During my latest visit to Hampshire I was fortunate to be able to view some Poor Law records. They did not answer my research question but do contain interesting information.
Catholic records have been difficult to access as, in the main, they have not been deposited with local archives. Find My Past have added some records to their collections but only a limited number. When I perused the shelves in the Hampshire Record Office whilst awaiting some documents I had ordered I came across 3 books of particular interest to me. These books contained transcriptions of Catholic registers for Southampton. These books had only been published in 2015. They have helped me with one of my research conflicts and helped to confirm an uncertain birthplace.
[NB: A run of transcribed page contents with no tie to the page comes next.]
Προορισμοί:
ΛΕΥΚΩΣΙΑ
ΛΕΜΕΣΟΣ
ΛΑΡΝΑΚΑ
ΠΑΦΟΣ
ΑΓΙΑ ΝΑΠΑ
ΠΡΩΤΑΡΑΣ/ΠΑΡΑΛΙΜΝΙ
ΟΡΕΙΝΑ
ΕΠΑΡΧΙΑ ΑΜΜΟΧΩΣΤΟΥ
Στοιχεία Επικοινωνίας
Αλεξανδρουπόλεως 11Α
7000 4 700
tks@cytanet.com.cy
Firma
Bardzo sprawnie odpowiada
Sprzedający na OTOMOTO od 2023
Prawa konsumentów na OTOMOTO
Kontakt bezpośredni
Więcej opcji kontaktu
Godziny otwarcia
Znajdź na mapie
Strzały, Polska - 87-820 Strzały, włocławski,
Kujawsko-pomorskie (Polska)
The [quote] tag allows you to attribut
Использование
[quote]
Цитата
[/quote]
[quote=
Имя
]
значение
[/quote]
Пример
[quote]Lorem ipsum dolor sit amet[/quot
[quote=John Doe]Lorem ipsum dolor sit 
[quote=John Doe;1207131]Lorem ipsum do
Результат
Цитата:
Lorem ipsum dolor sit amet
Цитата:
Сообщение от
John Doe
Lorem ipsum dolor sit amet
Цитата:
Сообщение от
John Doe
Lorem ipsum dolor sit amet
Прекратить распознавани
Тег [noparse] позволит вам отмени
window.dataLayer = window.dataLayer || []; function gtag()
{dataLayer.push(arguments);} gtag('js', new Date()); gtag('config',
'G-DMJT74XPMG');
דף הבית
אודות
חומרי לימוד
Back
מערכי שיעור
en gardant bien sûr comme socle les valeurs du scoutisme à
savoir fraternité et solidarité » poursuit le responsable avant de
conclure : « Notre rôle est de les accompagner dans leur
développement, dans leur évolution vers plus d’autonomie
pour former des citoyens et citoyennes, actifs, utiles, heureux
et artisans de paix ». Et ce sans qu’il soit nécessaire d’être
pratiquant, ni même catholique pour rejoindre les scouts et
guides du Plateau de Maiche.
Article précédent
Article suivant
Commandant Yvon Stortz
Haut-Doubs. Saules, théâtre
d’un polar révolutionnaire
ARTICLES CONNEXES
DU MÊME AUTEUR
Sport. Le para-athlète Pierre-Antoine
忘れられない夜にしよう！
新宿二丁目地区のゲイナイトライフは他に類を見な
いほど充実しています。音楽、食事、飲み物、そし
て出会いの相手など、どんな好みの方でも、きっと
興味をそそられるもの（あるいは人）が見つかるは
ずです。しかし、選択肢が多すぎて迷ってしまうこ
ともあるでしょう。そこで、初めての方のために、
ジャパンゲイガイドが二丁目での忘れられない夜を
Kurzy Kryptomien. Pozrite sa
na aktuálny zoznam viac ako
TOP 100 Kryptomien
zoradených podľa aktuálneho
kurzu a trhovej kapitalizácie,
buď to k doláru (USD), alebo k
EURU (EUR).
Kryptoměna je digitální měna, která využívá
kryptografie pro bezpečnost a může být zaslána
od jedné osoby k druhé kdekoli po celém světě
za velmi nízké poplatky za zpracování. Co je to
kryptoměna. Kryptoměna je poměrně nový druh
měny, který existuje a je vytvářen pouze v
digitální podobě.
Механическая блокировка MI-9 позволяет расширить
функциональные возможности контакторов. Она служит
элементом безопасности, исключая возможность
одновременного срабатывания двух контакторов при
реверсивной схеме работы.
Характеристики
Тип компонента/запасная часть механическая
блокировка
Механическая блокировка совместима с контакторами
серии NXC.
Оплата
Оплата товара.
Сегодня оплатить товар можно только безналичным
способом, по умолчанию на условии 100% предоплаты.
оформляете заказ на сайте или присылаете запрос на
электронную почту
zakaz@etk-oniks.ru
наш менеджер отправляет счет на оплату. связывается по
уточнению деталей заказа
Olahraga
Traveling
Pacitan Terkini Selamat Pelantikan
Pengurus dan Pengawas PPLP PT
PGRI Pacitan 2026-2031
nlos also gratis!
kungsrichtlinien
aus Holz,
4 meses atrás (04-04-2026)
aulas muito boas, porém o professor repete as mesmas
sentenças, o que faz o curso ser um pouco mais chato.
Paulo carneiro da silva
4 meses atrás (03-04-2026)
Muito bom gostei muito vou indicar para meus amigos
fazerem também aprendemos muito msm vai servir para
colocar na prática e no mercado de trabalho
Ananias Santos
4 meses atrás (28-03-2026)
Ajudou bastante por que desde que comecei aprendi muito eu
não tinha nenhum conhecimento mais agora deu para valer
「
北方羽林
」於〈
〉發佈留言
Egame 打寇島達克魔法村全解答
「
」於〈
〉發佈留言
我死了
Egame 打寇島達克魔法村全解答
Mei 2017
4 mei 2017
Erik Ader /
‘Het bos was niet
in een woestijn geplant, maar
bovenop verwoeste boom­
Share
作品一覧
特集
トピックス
If you can possibly get to the archive, do visit, prepare well before you go, especially if you may not get back for another visit. Consider what to prioritise and make full use of catalogues and the staff knowledge so that you can maximise your research time. Check out what devices they allow for copying records as this can vary.
- Genealogy Conferences
I will clarify what I would class as a conference as I wish to discuss different ways of imparting information.
In the UK we may have a day conference sometimes called a seminar where the participants attend for a single day of classes. The recent Guild of One Name Studies conference I attended was over a weekend starting on the Friday afternoon and finishing late afternoon on the Sunday. At this weekend conference most attendees were staying over although a few were day attendees as they lived nearby.
Conferences are a way to educate oneself about particular topics which may be of interest but they are also a great way to network with individuals who share your interest. Face to face discussions outside of the formal classes can be as important as the classes themselves.
Tackling a new research challenge can be made easier by discussion with others who may have encountered a similar challenge.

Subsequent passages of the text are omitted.